Hoy en día, Elon Musk parece más centrado en desarrollar robots humanoides para las masas que en un vehículo eléctrico asequible.
Slate cree que por un precio radicalmente reducido habrá demanda. Es imaginar que hay clientes que no necesitan cuatro puertas, el tamaño o la potencia de una camioneta estándar o la tecnología de conducción autónoma de un Tesla.
La gran apuesta de Slate es que un precio de etiqueta radicalmente reducido y un nuevo tipo de modelo de negocio pueden reavivar el entusiasmo en la industria. La compañía espera que los clientes estén felices de ahorrar dinero y luego derrochar solo en las funciones que desean.
“Haremos el camión y luego usted lo hará suyo”, dijo el jefe de comunicaciones de Slate, Jeff Jablansky.
Los camiones de pizarra tienen una estructura de acero y paneles externos de plástico que se pueden envolver en cualquier color. Si el cliente quiere pintar su vehículo, puede hacerlo él mismo o llevarlo a un taller asociado.
La versión estándar tendrá una autonomía eléctrica de 150 millas. Esto se puede aumentar a 240 millas pagando más por una batería más grande.
Y estas son algunas de las opciones más obvias.
La pizarra está en línea herramienta de personalización ofrece a los clientes la libertad de diseñar su vehículo eléctrico como deseen. Jablansky dijo que los clientes potenciales han creado en línea más de 10 millones de configuraciones diferentes de un camión Slate.
Slate espera que si puede hacer que los vehículos eléctricos sean más asequibles, un nuevo grupo de consumidores experimentará que a menudo cuesta menos poseer y mantener los vehículos eléctricos.
“Toda la empresa se construyó en torno a esta idea del vehículo asequible”, dijo Snyder. “Examinamos cada accesorio de la misma manera que examinamos el vehículo para mantener los precios lo más bajos posible”.
Los camiones de pizarra tienen una estructura de acero y paneles externos de plástico que se pueden envolver en cualquier color. Si el cliente quiere pintar su vehículo, puede hacerlo él mismo o llevarlo a un taller asociado.

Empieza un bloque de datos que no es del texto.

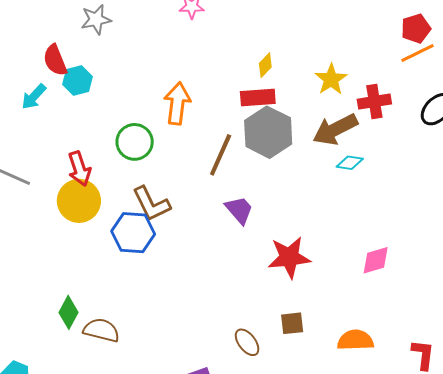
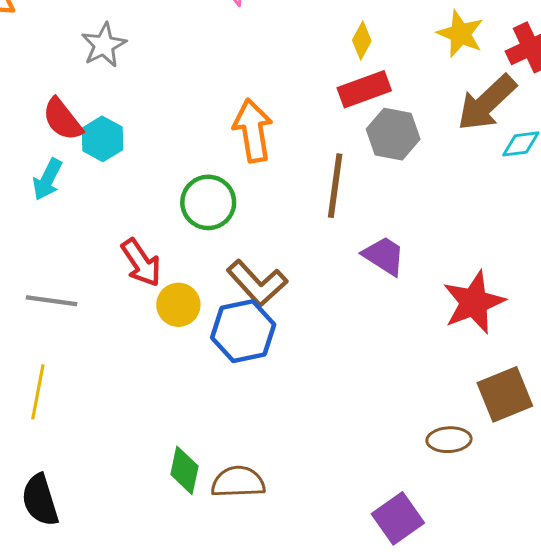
gray hexagon: (268, 132) -> (393, 134), size x0.7
yellow circle: (79, 201) -> (178, 305), moved, size x0.7
brown square: (292, 323) -> (505, 394), size x1.5
brown ellipse: (247, 342) -> (449, 440), turned -40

(Myung J. Chun/Los Angeles Times)
Aunque sólo unos 25 de los 500 empleados de Slate trabajan en el estudio de Long Beach, esto tiene un efecto desproporcionado en el producto de la empresa.
Para avanzar y tener éxito en el difícil mercado de los vehículos eléctricos, la compañía decidió que necesitaba una presencia en California, así como cerca del corazón tradicional de la fabricación de automóviles en Detroit y sus alrededores.
“Sabíamos que teníamos que tener presencia en ambos lugares para entender realmente lo que la gente quería”, dijo Jablansky. “Algunas empresas dicen que son una empresa de California, otras dicen que son una empresa de Detroit. Tenemos que ser una empresa estadounidense”.